┌──
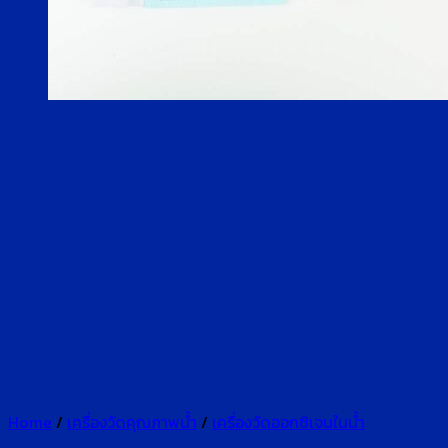
Home
/
เครื่องวัดคุณภาพน้ำ
/
เครื่องวัดออกซิเจนในน้ำ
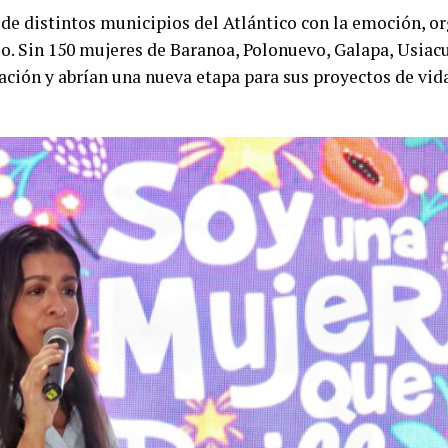
e distintos municipios del Atlántico con la emoción, or
so. Sin 150 mujeres de Baranoa, Polonuevo, Galapa, Usiacu
ción y abrían una nueva etapa para sus proyectos de vida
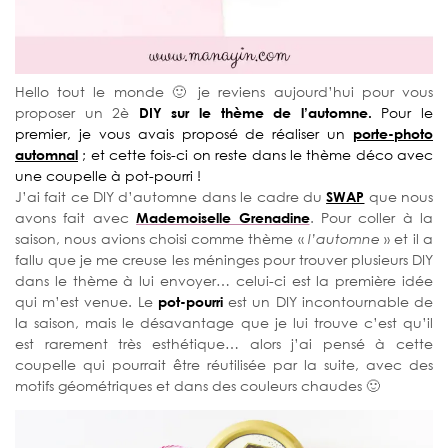
Hello tout le monde 🙂 je reviens aujourd’hui pour vous
proposer un 2è
DIY sur le thème de l’automne.
Pour le
premier, je vous avais proposé de réaliser un
porte-photo
automnal
; et cette fois-ci on reste dans le thème déco avec
une coupelle à pot-pourri !
J’ai fait ce DIY d’automne dans le cadre du
SWAP
que nous
avons fait avec
Mademoiselle Grenadine
. Pour coller à la
saison, nous avions choisi comme thème «
l’automne
» et il a
fallu que je me creuse les méninges pour trouver plusieurs DIY
dans le thème à lui envoyer… celui-ci est la première idée
qui m’est venue. Le
pot-pourri
est un DIY incontournable de
la saison, mais le désavantage que je lui trouve c’est qu’il
est rarement très esthétique… alors j’ai pensé à cette
coupelle qui pourrait être réutilisée par la suite, avec des
motifs géométriques et dans des couleurs chaudes 🙂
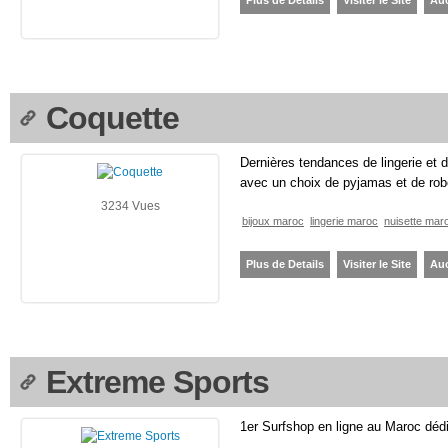
Plus de Details
Visiter le Site
Au
Coquette
Dernières tendances de lingerie et
avec un choix de pyjamas et de rob
3234 Vues
bijoux maroc
lingerie maroc
nuisette mar
Plus de Details
Visiter le Site
Au
Extreme Sports
1er Surfshop en ligne au Maroc déd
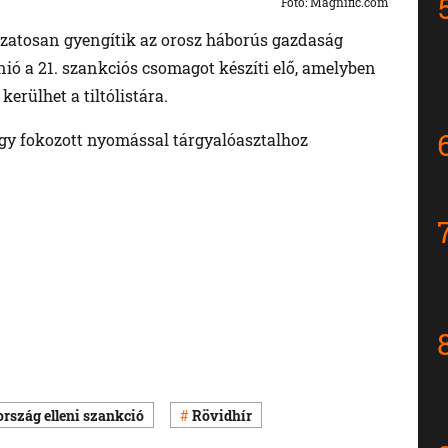
Foto: Magnific.com
kozatosan gyengítik az orosz háborús gazdaság
Unió a 21. szankciós csomagot készíti elő, amelyben
erülhet a tiltólistára.
hogy fokozott nyomással tárgyalóasztalhoz
rszág elleni szankció
Rövidhír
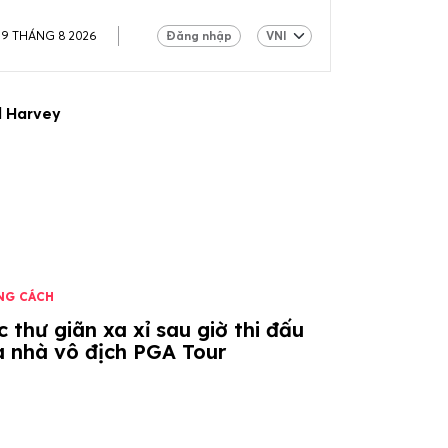
09 THÁNG 8 2026
Đăng nhập
l Harvey
NG CÁCH
 thư giãn xa xỉ sau giờ thi đấu
a nhà vô địch PGA Tour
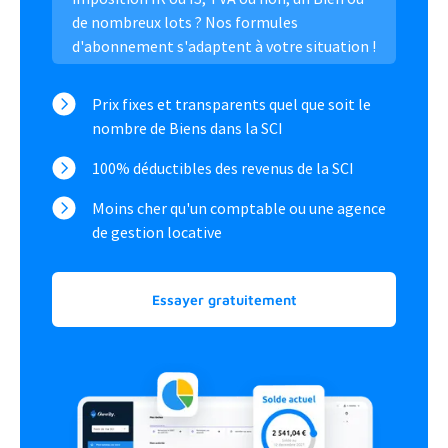
de nombreux lots ? Nos formules
d'abonnement s'adaptent à votre situation !
Prix fixes et transparents quel que soit le
nombre de Biens dans la SCI
100% déductibles des revenus de la SCI
Moins cher qu'un comptable ou une agence
de gestion locative
Essayer gratuitement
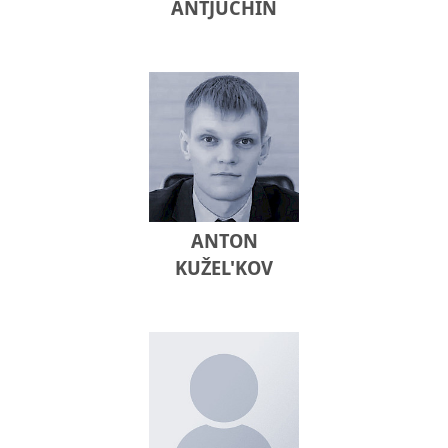
ANTJUCHIN
ANTON
KUŽEL'KOV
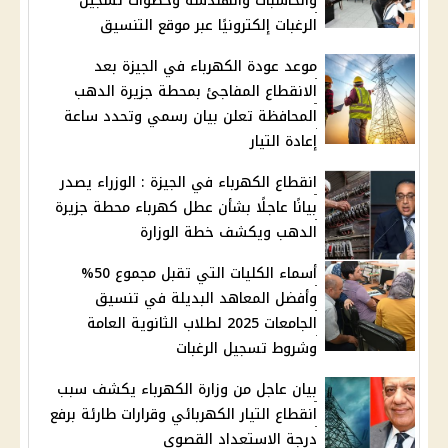
والحاسبات والهندسة وخطوات تسجيل
الرغبات إلكترونيًا عبر موقع التنسيق
موعد عودة الكهرباء في الجيزة بعد
الانقطاع المفاجئ بمحطة جزيرة الدهب
المحافظة تعلن بيان رسمي وتحدد ساعة
إعادة التيار
انقطاع الكهرباء في الجيزة : الوزراء يصدر
بيانًا عاجلًا بشأن عطل كهرباء محطة جزيرة
الدهب ويكشف خطة الوزارة
أسماء الكليات التي تقبل مجموع 50%
وأفضل المعاهد البديلة في تنسيق
الجامعات 2025 لطلاب الثانوية العامة
وشروط تسجيل الرغبات
بيان عاجل من وزارة الكهرباء يكشف سبب
انقطاع التيار الكهربائي وقرارات طارئة برفع
درجة الاستعداد القصوى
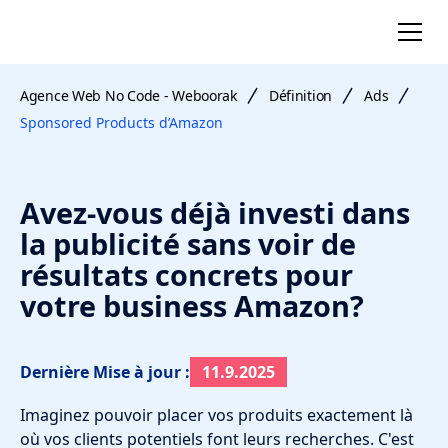
Agence Web No Code - Weboorak
Définition
Ads
Sponsored Products d’Amazon
Avez-vous déjà investi dans
la publicité sans voir de
résultats concrets pour
votre business Amazon?
Dernière Mise à jour :
11.9.2025
Imaginez pouvoir placer vos produits exactement là
où vos clients potentiels font leurs recherches. C'est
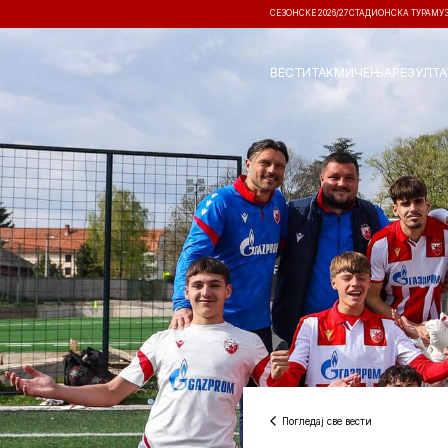
СЕЗОНСКЕ 2026/27
СТАДИОНСКА ТУРА
МУ
ВЕСТИ
ТАКМИЧЕЊА
РЕЗУЛТА
Погледај све вести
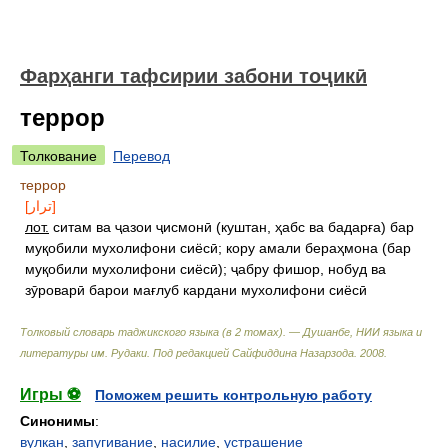
Фарҳанги тафсирии забони тоҷикӣ
террор
Толкование
Перевод
террор
[ترار]
лот.
ситам ва ҷазои ҷисмонӣ (куштан, ҳабс ва бадарға) бар
муқобили мухолифони сиёсӣ; кору амали бераҳмона (бар
муқобили мухолифони сиёсӣ); ҷабру фишор, нобуд ва
зӯроварӣ барои мағлуб кардани мухолифони сиёсӣ
Толковый словарь таджикского языка (в 2 томах). — Душанбе, НИИ языка и
литературы им. Рудаки
.
Под редакцией Сайфиддина Назарзода
.
2008
.
Игры ⚽
Поможем решить контрольную работу
Синонимы
:
вулкан
,
запугивание
,
насилие
,
устрашение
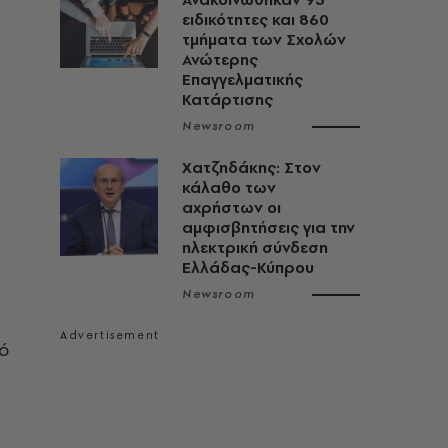
ειδικότητες και 860
τμήματα των Σχολών
Ανώτερης
Επαγγελματικής
Κατάρτισης
Newsroom
Χατζηδάκης: Στον
κάλαθο των
αχρήστων οι
αμφισβητήσεις για την
ηλεκτρική σύνδεση
Ελλάδας-Κύπρου
Newsroom
κό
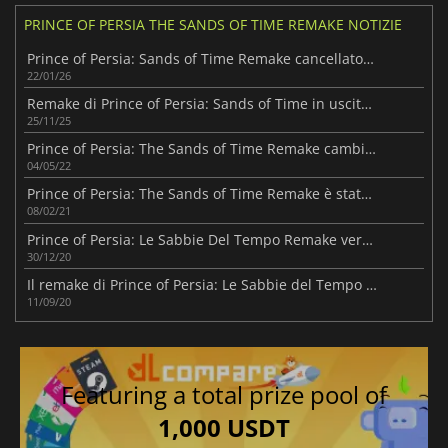
PRINCE OF PERSIA THE SANDS OF TIME REMAKE NOTIZIE
Prince of Persia: Sands of Time Remake cancellato, Ubisoft in difficoltà
22/01/26
Remake di Prince of Persia: Sands of Time in uscita nel 2026
25/11/25
Prince of Persia: The Sands of Time Remake cambia sviluppatore
04/05/22
Prince of Persia: The Sands of Time Remake è stato nuovamente posticipato!
08/02/21
Prince of Persia: Le Sabbie Del Tempo Remake verrà lanciato su console next-gen!
30/12/20
Il remake di Prince of Persia: Le Sabbie del Tempo è previsto per Gennaio!
11/09/20
Featuring a total prize pool of
1,000 USDT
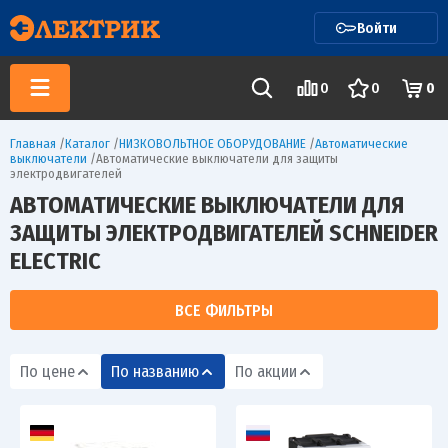
Войти
0
0
0
Главная
/
Каталог
/
НИЗКОВОЛЬТНОЕ ОБОРУДОВАНИЕ
/
Автоматические
выключатели
/
Автоматические выключатели для защиты
электродвигателей
АВТОМАТИЧЕСКИЕ ВЫКЛЮЧАТЕЛИ ДЛЯ
ЗАЩИТЫ ЭЛЕКТРОДВИГАТЕЛЕЙ SCHNEIDER
ELECTRIC
ВСЕ ФИЛЬТРЫ
По цене
По названию
По акции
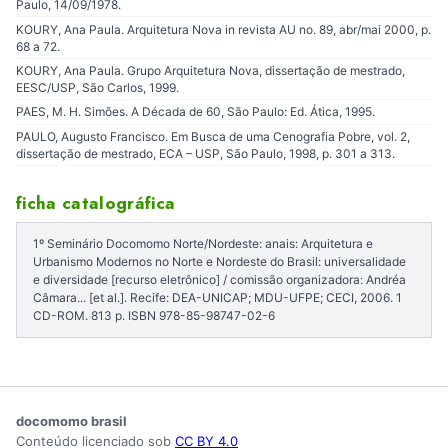
Paulo, 14/09/1978.
KOURY, Ana Paula. Arquitetura Nova in revista AU no. 89, abr/mai 2000, p.
68 a 72.
KOURY, Ana Paula. Grupo Arquitetura Nova, dissertação de mestrado,
EESC/USP, São Carlos, 1999.
PAES, M. H. Simões. A Década de 60, São Paulo: Ed. Ática, 1995.
PAULO, Augusto Francisco. Em Busca de uma Cenografia Pobre, vol. 2,
dissertação de mestrado, ECA – USP, São Paulo, 1998, p. 301 a 313.
ficha catalográfica
1º Seminário Docomomo Norte/Nordeste: anais: Arquitetura e
Urbanismo Modernos no Norte e Nordeste do Brasil: universalidade
e diversidade [recurso eletrônico] / comissão organizadora: Andréa
Câmara... [et al.]. Recife: DEA-UNICAP; MDU-UFPE; CECI, 2006. 1
CD-ROM. 813 p. ISBN 978-85-98747-02-6
docomomo brasil
Conteúdo licenciado sob
CC BY 4.0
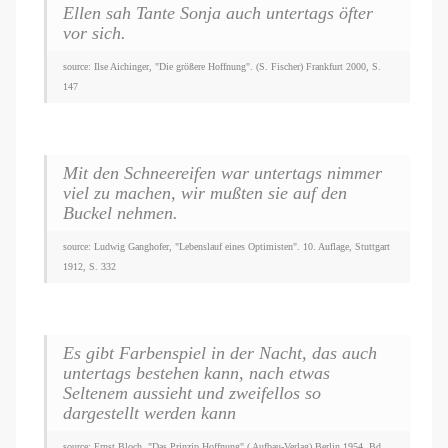
Ellen sah Tante Sonja auch untertags öfter
vor sich.
source: Ilse Aichinger, "Die größere Hoffnung". (S. Fischer) Frankfurt 2000, S.
147
Mit den Schneereifen war untertags nimmer
viel zu machen, wir mußten sie auf den
Buckel nehmen.
source: Ludwig Ganghofer, "Lebenslauf eines Optimisten". 10. Auflage, Stuttgart
1912, S. 332
Es gibt Farbenspiel in der Nacht, das auch
untertags bestehen kann, nach etwas
Seltenem aussieht und zweifellos so
dargestellt werden kann
source: Ernst Bloch, "Das Prinzip Hoffnung" ( Aufbau-Verlag) Berlin 1954, Bd.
└──
Copy each line above exactly. Images do not belong in the copy.

Home
/
เครื่องวัดคุณภาพน้ำ
/
เครื่องวัดออกซิเจนในน้ำ
e distintos municipios del Atlántico con la emoción, or
so. Sin 150 mujeres de Baranoa, Polonuevo, Galapa, Usiacu
ción y abrían una nueva etapa para sus proyectos de vida
Hello tout le monde 🙂 je reviens aujourd’hui pour vous
proposer un 2è
DIY sur le thème de l’automne.
Pour le
premier, je vous avais proposé de réaliser un
porte-photo
automnal
; et cette fois-ci on reste dans le thème déco avec
une coupelle à pot-pourri !
J’ai fait ce DIY d’automne dans le cadre du
SWAP
que nous
avons fait avec
Mademoiselle Grenadine
. Pour coller à la
saison, nous avions choisi comme thème «
l’automne
» et il a
fallu que je me creuse les méninges pour trouver plusieurs DIY
dans le thème à lui envoyer… celui-ci est la première idée
qui m’est venue. Le
pot-pourri
est un DIY incontournable de
la saison, mais le désavantage que je lui trouve c’est qu’il
est rarement très esthétique… alors j’ai pensé à cette
coupelle qui pourrait être réutilisée par la suite, avec des
motifs géométriques et dans des couleurs chaudes 🙂
Plus de Details
Visiter le Site
Au
Coquette
Dernières tendances de lingerie et
avec un choix de pyjamas et de rob
3234 Vues
bijoux maroc
lingerie maroc
nuisette mar
Plus de Details
Visiter le Site
Au
Extreme Sports
1er Surfshop en ligne au Maroc déd
Foto: Magnific.com
kozatosan gyengítik az orosz háborús gazdaság
Unió a 21. szankciós csomagot készíti elő, amelyben
erülhet a tiltólistára.
hogy fokozott nyomással tárgyalóasztalhoz
rszág elleni szankció
Rövidhír
09 THÁNG 8 2026
Đăng nhập
l Harvey
NG CÁCH
 thư giãn xa xỉ sau giờ thi đấu
a nhà vô địch PGA Tour
de nombreux lots ? Nos formules
d'abonnement s'adaptent à votre situation !
Prix fixes et transparents quel que soit le
nombre de Biens dans la SCI
100% déductibles des revenus de la SCI
Moins cher qu'un comptable ou une agence
de gestion locative
Essayer gratuitement
ANTJUCHIN
ANTON
KUŽEL'KOV
والحاسبات والهندسة وخطوات تسجيل
الرغبات إلكترونيًا عبر موقع التنسيق
موعد عودة الكهرباء في الجيزة بعد
الانقطاع المفاجئ بمحطة جزيرة الدهب
المحافظة تعلن بيان رسمي وتحدد ساعة
إعادة التيار
انقطاع الكهرباء في الجيزة : الوزراء يصدر
بيانًا عاجلًا بشأن عطل كهرباء محطة جزيرة
الدهب ويكشف خطة الوزارة
أسماء الكليات التي تقبل مجموع 50%
وأفضل المعاهد البديلة في تنسيق
الجامعات 2025 لطلاب الثانوية العامة
وشروط تسجيل الرغبات
بيان عاجل من وزارة الكهرباء يكشف سبب
انقطاع التيار الكهربائي وقرارات طارئة برفع
درجة الاستعداد القصوى
Agence Web No Code - Weboorak
Définition
Ads
Sponsored Products d’Amazon
Avez-vous déjà investi dans
la publicité sans voir de
résultats concrets pour
votre business Amazon?
Dernière Mise à jour :
11.9.2025
Imaginez pouvoir placer vos produits exactement là
où vos clients potentiels font leurs recherches. C'est
СЕЗОНСКЕ 2026/27
СТАДИОНСКА ТУРА
МУ
ВЕСТИ
ТАКМИЧЕЊА
РЕЗУЛТА
Погледај све вести
Фарҳанги тафсирии забони тоҷикӣ
террор
Толкование
Перевод
террор
[ترار]
лот.
ситам ва ҷазои ҷисмонӣ (куштан, ҳабс ва бадарға) бар
муқобили мухолифони сиёсӣ; кору амали бераҳмона (бар
муқобили мухолифони сиёсӣ); ҷабру фишор, нобуд ва
зӯроварӣ барои мағлуб кардани мухолифони сиёсӣ
Толковый словарь таджикского языка (в 2 томах). — Душанбе, НИИ языка и
литературы им. Рудаки
.
Под редакцией Сайфиддина Назарзода
.
2008
.
Игры ⚽
Поможем решить контрольную работу
Синонимы
:
вулкан
,
запугивание
,
насилие
,
устрашение
ειδικότητες και 860
τμήματα των Σχολών
Ανώτερης
Επαγγελματικής
Κατάρτισης
Newsroom
Χατζηδάκης: Στον
κάλαθο των
αχρήστων οι
αμφισβητήσεις για την
ηλεκτρική σύνδεση
Ελλάδας-Κύπρου
Newsroom
κό
PRINCE OF PERSIA THE SANDS OF TIME REMAKE NOTIZIE
Prince of Persia: Sands of Time Remake cancellato, Ubisoft in difficoltà
22/01/26
Remake di Prince of Persia: Sands of Time in uscita nel 2026
25/11/25
Prince of Persia: The Sands of Time Remake cambia sviluppatore
04/05/22
Prince of Persia: The Sands of Time Remake è stato nuovamente posticipato!
08/02/21
Prince of Persia: Le Sabbie Del Tempo Remake verrà lanciato su console next-gen!
30/12/20
Il remake di Prince of Persia: Le Sabbie del Tempo è previsto per Gennaio!
11/09/20
Featuring a total prize pool of
1,000 USDT
Войти
0
0
0
Главная
/
Каталог
/
НИЗКОВОЛЬТНОЕ ОБОРУДОВАНИЕ
/
Автоматические
выключатели
/
Автоматические выключатели для защиты
электродвигателей
АВТОМАТИЧЕСКИЕ ВЫКЛЮЧАТЕЛИ ДЛЯ
ЗАЩИТЫ ЭЛЕКТРОДВИГАТЕЛЕЙ SCHNEIDER
ELECTRIC
ВСЕ ФИЛЬТРЫ
По цене
По названию
По акции
Paulo, 14/09/1978.
KOURY, Ana Paula. Arquitetura Nova in revista AU no. 89, abr/mai 2000, p.
68 a 72.
KOURY, Ana Paula. Grupo Arquitetura Nova, dissertação de mestrado,
EESC/USP, São Carlos, 1999.
PAES, M. H. Simões. A Década de 60, São Paulo: Ed. Ática, 1995.
PAULO, Augusto Francisco. Em Busca de uma Cenografia Pobre, vol. 2,
dissertação de mestrado, ECA – USP, São Paulo, 1998, p. 301 a 313.
ficha catalográfica
1º Seminário Docomomo Norte/Nordeste: anais: Arquitetura e
Urbanismo Modernos no Norte e Nordeste do Brasil: universalidade
e diversidade [recurso eletrônico] / comissão organizadora: Andréa
Câmara... [et al.]. Recife: DEA-UNICAP; MDU-UFPE; CECI, 2006. 1
CD-ROM. 813 p. ISBN 978-85-98747-02-6
docomomo brasil
Conteúdo licenciado sob
CC BY 4.0
Ellen sah Tante Sonja auch untertags öfter
vor sich.
source: Ilse Aichinger, "Die größere Hoffnung". (S. Fischer) Frankfurt 2000, S.
147
Mit den Schneereifen war untertags nimmer
viel zu machen, wir mußten sie auf den
Buckel nehmen.
source: Ludwig Ganghofer, "Lebenslauf eines Optimisten". 10. Auflage, Stuttgart
1912, S. 332
Es gibt Farbenspiel in der Nacht, das auch
untertags bestehen kann, nach etwas
Seltenem aussieht und zweifellos so
dargestellt werden kann
source: Ernst Bloch, "Das Prinzip Hoffnung" ( Aufbau-Verlag) Berlin 1954, Bd.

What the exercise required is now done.